Put your hand out the window when you are driving and feel the drag it creates. Now rotate your hand. Can you feel how there is little drag when your hand forms a “knife edge” versus when your palm is flat, and perpendicular to the airflow? (I know you know this and I'm not trying to insult anyone's intelligence, but I find it useful sometimes to pull way back to the basics to make a point...)

This is the same principle at work when you vary the pitch of the prop. When you move the prop control aft towards course pitch you are decreasing the surface area of the prop that is facing the airflow, decreasing drag. (remember, we are considering a free spinning prop here, in a gliding descent, because I took the engine power out of the example for now…) With a full feathering prop it is possible to “knife edge” the prop blades, creating very little drag.

Now consider the opposite, that we move the prop control full forward. This has the effect of flattening the blades to a fine pitch. If we go far enough they form a slow rotating disc, with a lot of surface area exposed to the oncoming wind, creating lots of parasite drag. (just like the palm of your hand.)

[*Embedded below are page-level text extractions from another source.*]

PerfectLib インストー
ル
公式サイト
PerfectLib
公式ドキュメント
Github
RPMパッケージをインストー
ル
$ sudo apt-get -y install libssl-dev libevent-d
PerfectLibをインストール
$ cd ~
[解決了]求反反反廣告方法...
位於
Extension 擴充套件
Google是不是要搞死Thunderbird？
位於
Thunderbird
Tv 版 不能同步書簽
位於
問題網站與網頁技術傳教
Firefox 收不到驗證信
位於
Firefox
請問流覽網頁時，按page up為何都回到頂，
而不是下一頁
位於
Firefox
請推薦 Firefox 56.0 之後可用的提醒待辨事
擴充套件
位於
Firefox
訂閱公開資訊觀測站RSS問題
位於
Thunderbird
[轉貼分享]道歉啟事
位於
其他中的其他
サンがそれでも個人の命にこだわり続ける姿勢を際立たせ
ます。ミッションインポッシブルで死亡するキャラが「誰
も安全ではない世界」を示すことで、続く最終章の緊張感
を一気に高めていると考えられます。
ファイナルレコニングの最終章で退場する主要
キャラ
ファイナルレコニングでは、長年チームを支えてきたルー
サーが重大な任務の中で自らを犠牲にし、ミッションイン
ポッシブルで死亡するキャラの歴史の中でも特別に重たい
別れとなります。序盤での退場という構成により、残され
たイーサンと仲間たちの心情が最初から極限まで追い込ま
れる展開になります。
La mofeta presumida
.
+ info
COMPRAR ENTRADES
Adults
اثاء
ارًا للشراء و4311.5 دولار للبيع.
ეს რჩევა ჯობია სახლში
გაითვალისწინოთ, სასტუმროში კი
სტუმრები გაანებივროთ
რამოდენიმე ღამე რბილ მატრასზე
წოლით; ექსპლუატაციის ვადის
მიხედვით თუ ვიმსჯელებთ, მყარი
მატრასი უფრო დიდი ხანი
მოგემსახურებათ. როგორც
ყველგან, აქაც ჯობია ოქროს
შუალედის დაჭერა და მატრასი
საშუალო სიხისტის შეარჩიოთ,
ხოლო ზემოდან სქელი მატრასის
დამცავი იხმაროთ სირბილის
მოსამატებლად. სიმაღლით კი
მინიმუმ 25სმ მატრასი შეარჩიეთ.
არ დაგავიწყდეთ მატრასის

Let’s add the engine back in - During take off and climb we select a fine pitch, but it isn’t to create drag, it is to get the most power at high RPM and slower airspeeds when we need it. Just like shifting your car or bike to a lower gear when going up hill. Normally in cruise or descent we pull the prop lever back to select a coarser pitch for high speed lower RPM efficiency, just like you might use overdrive on the freeway.

When the prop is under load from the engine it is producing power. The blades have a positive angle of attack, and they are taking “bites of air” and accelerating them rearward to create thrust. However, in a descent with the power at idle, the reverse might be true. The angle of attack can be negative as the props extract energy from the airstream to rotate instead of adding energy. This contributes to the decelerative effect of the drag.

Basically by varying the blade angle and engine power setting we can use the prop to either pull ourselves forward, or to resist forward motion.

So, when might we use the prop to create more drag and resist forward motion? Well, on a descent at flight idle when trying to slow down to landing gear and flap extension speed. Without speed brakes it can sometimes be a challenge to slow down, but if we move the props to a fine pitch they flatten out and become a very efficient drag device.

I know, it feels counterintuitive to shove the props up to slow down, but trust me it works quite well. It's similar to the idea of downshifting your car on a steep decline instead of riding your brakes. (and it sounds from your question like you have experienced this effect firsthand...)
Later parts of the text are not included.